Un samedi après-midi quelques semaines plus tard, nous étions occupés à faire les courses et le ménage quand quelqu’un frappa à la porte. J’ai ouvert pour trouver une femme et  deux hommes que je n’avais jamais vus avant. Ils étaient souriants et dirent qu’ils avaient apporté une Bible pour Lauren Moore. « Êtes-vous Lauren?


» Demandèrent-ils.


Bientôt, je souriais aussi, en expliquant que Lauren était ma fille. J’appelai Lauren, et nous avons apprécié les regards surpris sur le visage de mes visiteurs quand une fillette de sept ans, descendant les escaliers, se présenta comme étant Lauren Moore. Les étrangers souriaient chaleureusement et ils donnèrent à Lauren sa nouvelle Bible. Lauren était tellement excitée qu’elle sautait en faisant des tours, étreignant la Bible contre elle.


Quelques semaines plus tard, la femme sympathique qui avait donné la Bible à Lauren revint et se présenta comme Gayle. Elle demanda si Lauren avait encore lu sa Bible et si elle voudrait des leçons d’étude biblique pour l’aider à comprendre ce qu’elle lisait. Lauren dit oui avec enthousiasme aux leçons. Lorsque Gayle appris que notre fils, Dane, n’a pas eu une Bible, elle promit de lui en apporter une aussi.


Le prochain samedi après-midi, Gayle arriva avec la Bible de Dane. Les trois s’assirent à notre table de cuisine, tandis que Gayle les aidaient patiemment à prendre les premiers pas de bébé dans la Parole de Dieu, en utilisant les enseignements des leçons d’étude biblique qu’elle avait apportées pour eux. Les enfants appréciaient les leçons tellement que Gayle promit de revenir chaque semaine.


Au début, nous étions un peu sceptiques quant à ce que les leçons de la Bible pourraient essayer d’enseigner à nos enfants, mais nous avons décidé que ce serait bon pour eux d’apprendre quelques principes bibliques.

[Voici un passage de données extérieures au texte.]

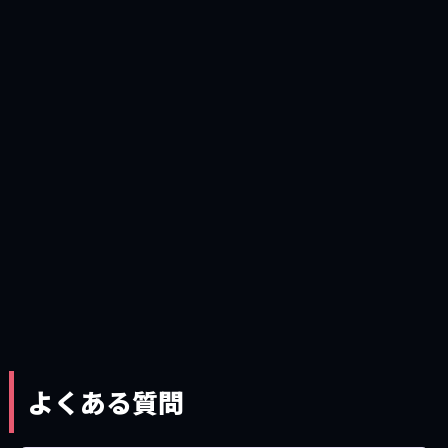
よくある質問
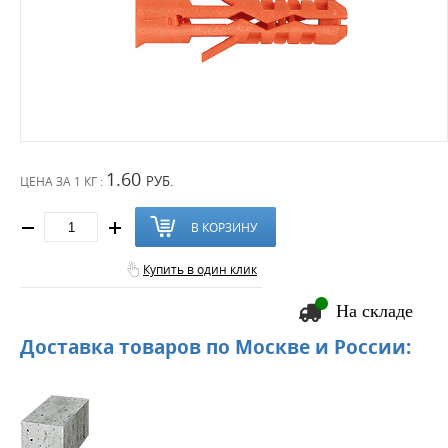
1.60
РУБ.
ЦЕНА ЗА
1 КГ :
В КОРЗИНУ
Купить в один клик
На складе
Доставка товаров по Москве и России:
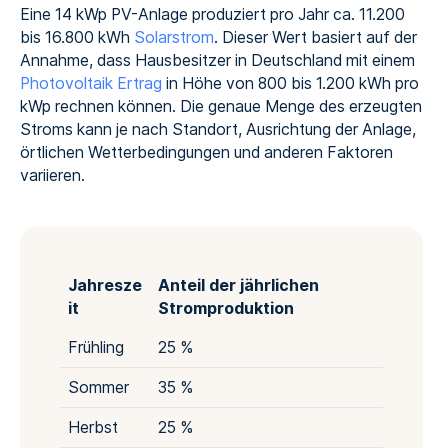
Eine 14 kWp PV-Anlage produziert pro Jahr ca. 11.200
bis 16.800 kWh
Solarstrom
. Dieser Wert basiert auf der
Annahme, dass Hausbesitzer in Deutschland mit einem
Photovoltaik Ertrag
in Höhe von 800 bis 1.200 kWh pro
kWp rechnen können. Die genaue Menge des erzeugten
Stroms kann je nach Standort, Ausrichtung der Anlage,
örtlichen Wetterbedingungen und anderen Faktoren
variieren.
Jahresze
Anteil der jährlichen
it
Stromproduktion
Frühling
25 %
Sommer
35 %
Herbst
25 %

J’écoutais les études bibliques en étant dans mon ménage. C’était tellement intéressant que Neal et moi lais- sions parfois nos tâches et écoutions plus attentivement. Après les leçons, quand j’accompagnais Gayle à sa voiture, je lui demandais parfois d’expliquer certains points avec plus de soin. Je n’avais jamais rencontré un chrétien comme Gayle. Elle semblait toujours  si heureuse et elle écoutait patiemment toutes nos questions. Ses réponses étaient simples mais profondes, et elle était si humble que mon respect pour elle grandissait.


À suivre…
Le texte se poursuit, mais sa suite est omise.